*Assignment*:
Nothing but the lines below from the one that contains "Vicente López fue seleccionada para integrar" through the one that contains "HALIL IBRAHIM YILDIZ" should be retyped, exactly and including both ends. Do not include pictures.

*Input material*:
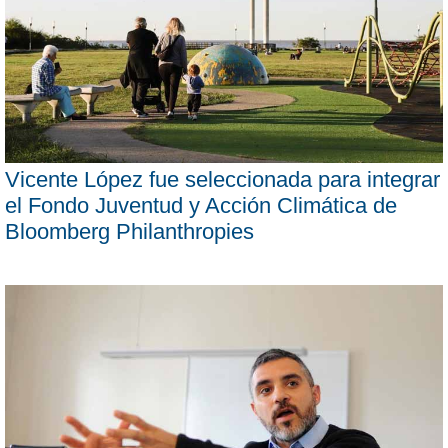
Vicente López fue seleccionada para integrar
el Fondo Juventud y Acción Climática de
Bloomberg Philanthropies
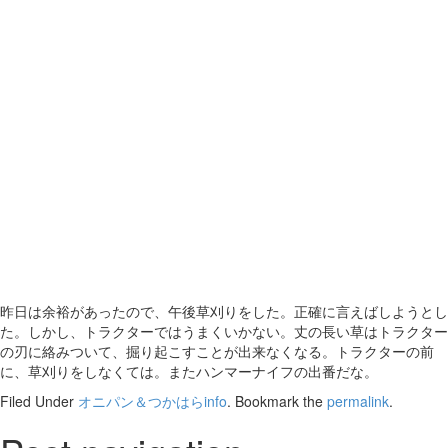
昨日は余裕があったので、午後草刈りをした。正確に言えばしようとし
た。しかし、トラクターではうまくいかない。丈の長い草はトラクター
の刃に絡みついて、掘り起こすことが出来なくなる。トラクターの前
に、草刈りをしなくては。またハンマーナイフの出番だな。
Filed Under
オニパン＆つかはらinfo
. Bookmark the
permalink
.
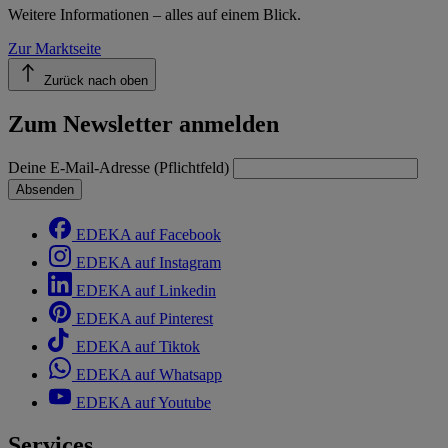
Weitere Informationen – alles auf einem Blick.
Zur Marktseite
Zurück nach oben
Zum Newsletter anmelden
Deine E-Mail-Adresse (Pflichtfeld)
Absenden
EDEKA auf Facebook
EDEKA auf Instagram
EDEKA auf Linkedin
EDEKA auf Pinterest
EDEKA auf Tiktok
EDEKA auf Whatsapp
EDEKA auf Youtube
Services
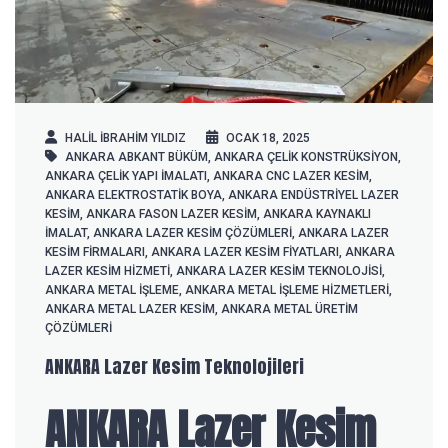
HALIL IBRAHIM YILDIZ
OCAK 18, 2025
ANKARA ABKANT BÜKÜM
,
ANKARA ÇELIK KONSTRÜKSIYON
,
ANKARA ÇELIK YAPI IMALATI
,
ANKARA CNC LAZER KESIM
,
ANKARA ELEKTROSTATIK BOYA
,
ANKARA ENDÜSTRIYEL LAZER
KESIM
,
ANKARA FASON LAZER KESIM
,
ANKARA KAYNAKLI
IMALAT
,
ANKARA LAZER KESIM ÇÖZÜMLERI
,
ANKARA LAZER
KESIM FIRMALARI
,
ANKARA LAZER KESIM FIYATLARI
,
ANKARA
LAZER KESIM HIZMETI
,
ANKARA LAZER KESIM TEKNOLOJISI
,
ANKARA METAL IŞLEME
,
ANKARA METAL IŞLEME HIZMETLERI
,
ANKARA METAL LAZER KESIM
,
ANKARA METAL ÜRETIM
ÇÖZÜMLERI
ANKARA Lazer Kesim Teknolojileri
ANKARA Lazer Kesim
==
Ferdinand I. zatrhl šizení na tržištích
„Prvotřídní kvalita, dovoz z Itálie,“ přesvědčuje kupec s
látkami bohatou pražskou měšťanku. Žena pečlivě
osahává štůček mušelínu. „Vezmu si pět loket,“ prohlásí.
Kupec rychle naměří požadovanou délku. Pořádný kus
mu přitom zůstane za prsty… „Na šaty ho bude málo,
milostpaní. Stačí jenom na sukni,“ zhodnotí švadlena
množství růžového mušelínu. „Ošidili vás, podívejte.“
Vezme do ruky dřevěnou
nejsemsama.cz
==
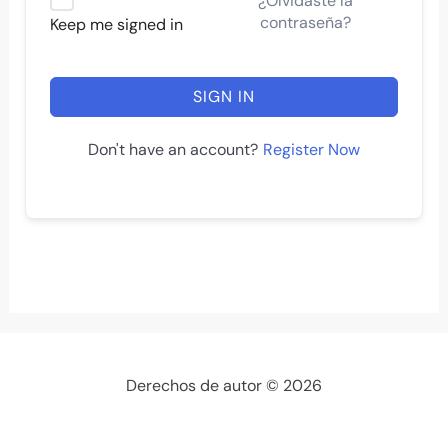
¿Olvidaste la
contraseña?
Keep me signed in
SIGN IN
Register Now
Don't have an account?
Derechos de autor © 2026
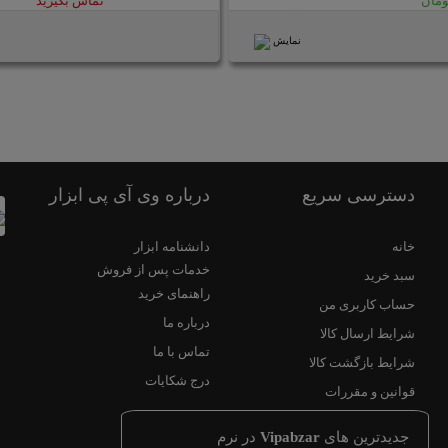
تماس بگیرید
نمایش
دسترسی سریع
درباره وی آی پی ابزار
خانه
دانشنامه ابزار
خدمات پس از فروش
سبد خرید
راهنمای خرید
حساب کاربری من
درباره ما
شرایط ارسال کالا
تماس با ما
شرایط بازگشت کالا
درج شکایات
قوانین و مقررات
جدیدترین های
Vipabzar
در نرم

*Answer section*:
Vicente López fue seleccionada para integrar
el Fondo Juventud y Acción Climática de
Bloomberg Philanthropies
昨日は余裕があったので、午後草刈りをした。正確に言えばしようとし
た。しかし、トラクターではうまくいかない。丈の長い草はトラクター
の刃に絡みついて、掘り起こすことが出来なくなる。トラクターの前
に、草刈りをしなくては。またハンマーナイフの出番だな。
Filed Under
オニパン＆つかはらinfo
. Bookmark the
permalink
.
Weitere Informationen – alles auf einem Blick.
Zur Marktseite
Zurück nach oben
Zum Newsletter anmelden
Deine E-Mail-Adresse (Pflichtfeld)
Absenden
EDEKA auf Facebook
EDEKA auf Instagram
EDEKA auf Linkedin
EDEKA auf Pinterest
EDEKA auf Tiktok
EDEKA auf Whatsapp
EDEKA auf Youtube
Services
HALIL IBRAHIM YILDIZ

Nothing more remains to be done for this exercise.